= Sheep Promotion, Research, and Information Act of 1994 =

The Sheep Promotion, Research, and Information Act of 1994 (Public Law 103-407) enabled domestic sheep producers and feeders and importers of sheep and sheep products to develop, finance, and carry out a nationally coordinated program for sheep and sheep product promotion, research, and information. The program is funded as a commodity checkoff program.

This law was enacted a year after passage of legislation to phase out the wool and mohair commodity programs (new support programs for wool and mohair were included in the Farm Security and Rural Investment Act of 2002 (P.L. 107-171), the 2002 farm bill.

The United States Department of Agriculture (USDA) was authorized to issue a sheep and wool promotion, research, education, and information order subject to approval referendums among producers, feeders, and importers. In a 1996 referendum, the proposed check-off program was defeated. About 53% of nearly 12,000 ballots opposed the order. This group represented 67% of the production that voted.

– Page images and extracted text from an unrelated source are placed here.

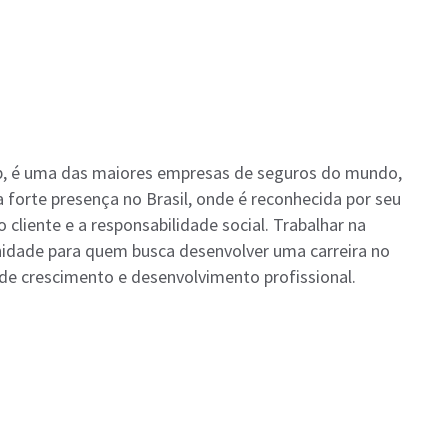
oup, é uma das maiores empresas de seguros do mundo,
forte presença no Brasil, onde é reconhecida por seu
liente e a responsabilidade social. Trabalhar na
nidade para quem busca desenvolver uma carreira no
de crescimento e desenvolvimento profissional.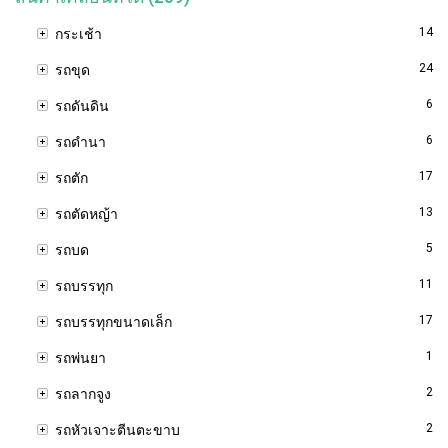
14
กระเช้า
24
รถขุด
6
รถดันดิน
6
รถดำนา
17
รถตัก
13
รถตัดหญ้า
5
รถบด
11
รถบรรทุก
17
รถบรรทุกขนาดเล็ก
1
รถพ่นยา
2
รถลากจูง
2
รถหัวเจาะตีนตะขาบ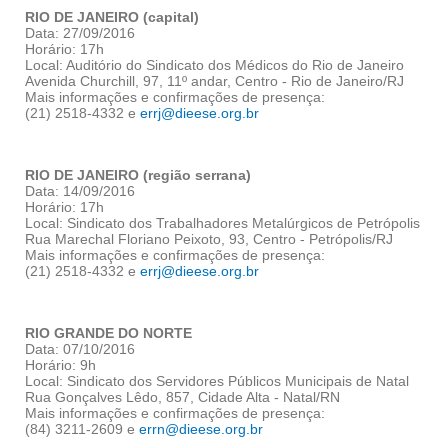
RIO DE JANEIRO (capital)
Data: 27/09/2016
Horário: 17h
Local: Auditório do Sindicato dos Médicos do Rio de Janeiro
Avenida Churchill, 97, 11º andar, Centro - Rio de Janeiro/RJ
Mais informações e confirmações de presença:
(21) 2518-4332 e
errj@dieese.org.br
RIO DE JANEIRO (região serrana)
Data: 14/09/2016
Horário: 17h
Local: Sindicato dos Trabalhadores Metalúrgicos de Petrópolis
Rua Marechal Floriano Peixoto, 93, Centro - Petrópolis/RJ
Mais informações e confirmações de presença:
(21) 2518-4332 e
errj@dieese.org.br
RIO GRANDE DO NORTE
Data: 07/10/2016
Horário: 9h
Local: Sindicato dos Servidores Públicos Municipais de Natal
Rua Gonçalves Lêdo, 857, Cidade Alta - Natal/RN
Mais informações e confirmações de presença:
(84) 3211-2609 e
errn@dieese.org.br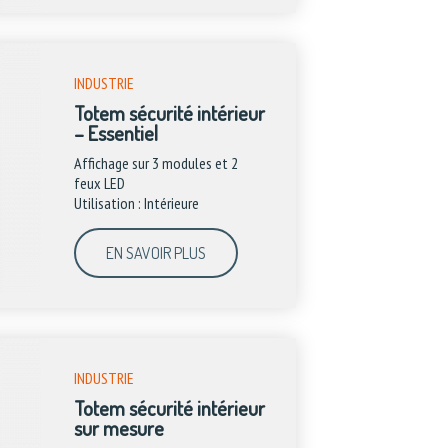
INDUSTRIE
Totem sécurité intérieur
– Essentiel
Affichage sur 3 modules et 2
feux LED
Utilisation : Intérieure
EN SAVOIR PLUS
INDUSTRIE
Totem sécurité intérieur
sur mesure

==Government support for ovine industry==
===Checkoff===
The American Lamb Board collects from domestic producers $0.007 per pound of lamb and mutton and $0.42 per head. It spends to develop and expand the markets for sheep and sheep products. The board operates under the supervision of the United States Department of Agriculture Agricultural Marketing Service.

The Lamb Board was authorized by the Commodity Promotion, Research, and Information Act of 1996(P.L. 104-127). It was instantiated in 2002 by the Agricultural Marketing Service. The Board collects and spends $2.5 million in checkoff funds each year.

===Grants===
The Agricultural Marketing Service distributes grants to organizations that enhance the production and marketing of sheep and sheep products in the United States. The National Sheep Industry Improvement Center received $1.475 million in fiscal 2015.

The authority for the Sheep Production and Marketing Grant Program is found in section 12102 of the Agricultural Act of 2014 (P.L 113-79).

===History===
The Sheep Promotion, Research, and Information Act of 1994 authorized the establishment of a Lamb Board and a checkoff on meat and wool. In 1996, 53% of nearly 12,000 producers opposed it.